Within the entries below, every line containing "Bonjour" is to be copied.

*** INPUT ***

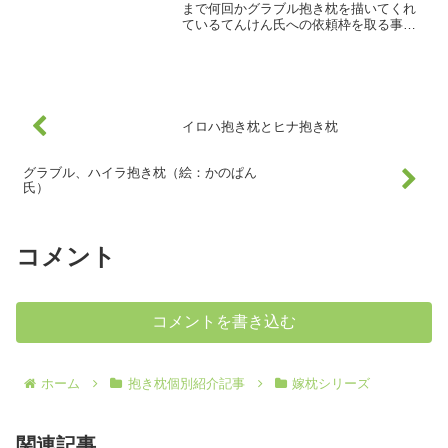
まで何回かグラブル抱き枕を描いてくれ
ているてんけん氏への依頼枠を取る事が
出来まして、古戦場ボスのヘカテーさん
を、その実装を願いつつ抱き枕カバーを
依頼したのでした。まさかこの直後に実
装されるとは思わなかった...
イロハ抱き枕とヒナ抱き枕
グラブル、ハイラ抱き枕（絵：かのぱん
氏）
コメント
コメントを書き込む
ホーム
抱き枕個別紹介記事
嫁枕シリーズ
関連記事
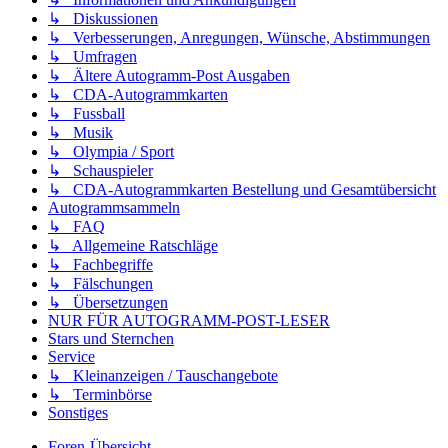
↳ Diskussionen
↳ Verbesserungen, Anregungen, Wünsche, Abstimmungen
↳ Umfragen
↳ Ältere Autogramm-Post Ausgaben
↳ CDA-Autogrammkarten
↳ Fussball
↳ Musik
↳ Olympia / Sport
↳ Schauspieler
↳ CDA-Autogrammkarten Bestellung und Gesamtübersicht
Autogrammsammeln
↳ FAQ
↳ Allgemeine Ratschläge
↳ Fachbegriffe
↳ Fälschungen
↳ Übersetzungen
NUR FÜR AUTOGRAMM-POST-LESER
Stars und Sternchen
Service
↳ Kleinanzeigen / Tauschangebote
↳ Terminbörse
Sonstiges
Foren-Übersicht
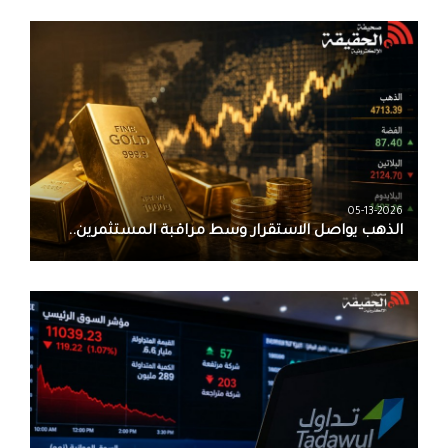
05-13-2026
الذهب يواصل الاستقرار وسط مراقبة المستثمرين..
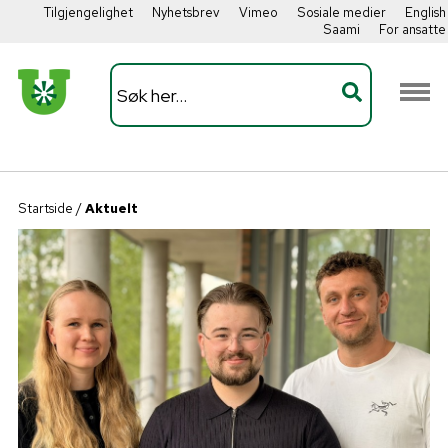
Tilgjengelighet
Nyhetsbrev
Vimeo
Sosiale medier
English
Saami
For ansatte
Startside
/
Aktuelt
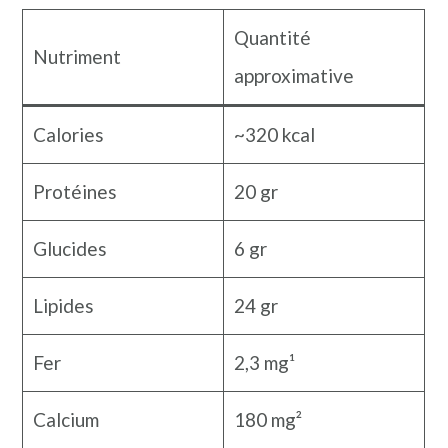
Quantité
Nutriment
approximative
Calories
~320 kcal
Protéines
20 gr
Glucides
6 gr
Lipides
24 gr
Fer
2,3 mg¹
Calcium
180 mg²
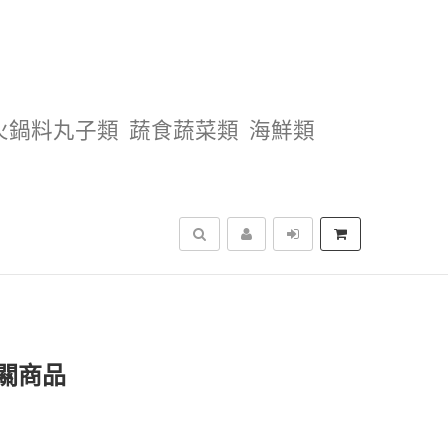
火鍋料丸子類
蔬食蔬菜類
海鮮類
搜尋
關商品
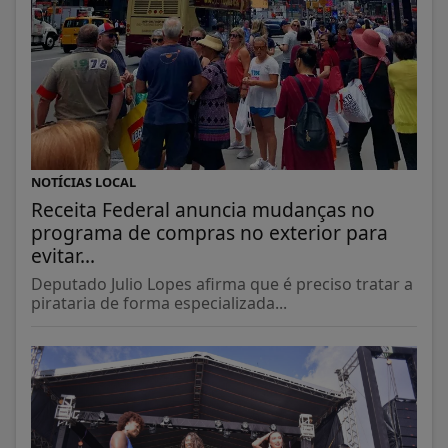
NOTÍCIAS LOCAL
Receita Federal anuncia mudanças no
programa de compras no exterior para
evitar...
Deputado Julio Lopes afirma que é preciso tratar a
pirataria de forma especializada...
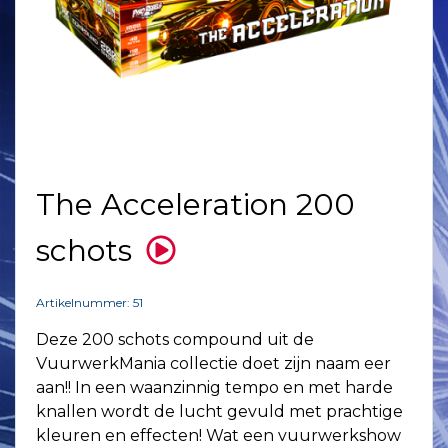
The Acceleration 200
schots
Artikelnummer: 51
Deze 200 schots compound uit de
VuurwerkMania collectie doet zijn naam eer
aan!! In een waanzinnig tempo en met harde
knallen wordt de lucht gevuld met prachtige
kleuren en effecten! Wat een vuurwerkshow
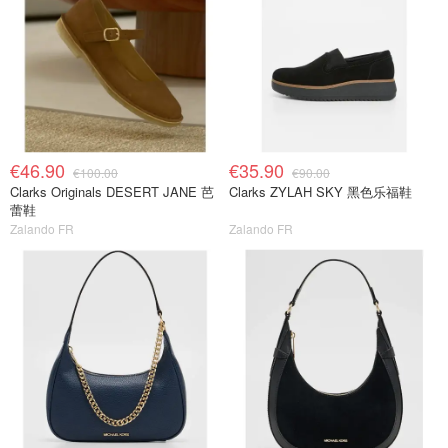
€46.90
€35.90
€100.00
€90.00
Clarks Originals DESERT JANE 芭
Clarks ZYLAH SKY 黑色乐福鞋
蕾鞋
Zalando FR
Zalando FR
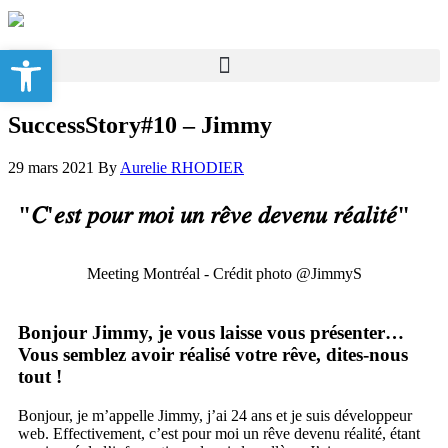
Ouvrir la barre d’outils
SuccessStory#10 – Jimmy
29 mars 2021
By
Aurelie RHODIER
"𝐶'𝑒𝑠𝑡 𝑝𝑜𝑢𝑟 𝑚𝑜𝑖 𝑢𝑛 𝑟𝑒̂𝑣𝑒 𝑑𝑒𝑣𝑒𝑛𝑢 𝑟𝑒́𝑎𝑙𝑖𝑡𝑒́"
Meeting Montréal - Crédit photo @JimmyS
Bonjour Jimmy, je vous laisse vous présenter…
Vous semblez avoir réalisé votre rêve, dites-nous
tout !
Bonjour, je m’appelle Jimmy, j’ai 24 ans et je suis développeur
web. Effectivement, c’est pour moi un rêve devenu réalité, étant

*** End of INPUT ***

→ TASK RESPONSE
Bonjour Jimmy, je vous laisse vous présenter…
Bonjour, je m’appelle Jimmy, j’ai 24 ans et je suis développeur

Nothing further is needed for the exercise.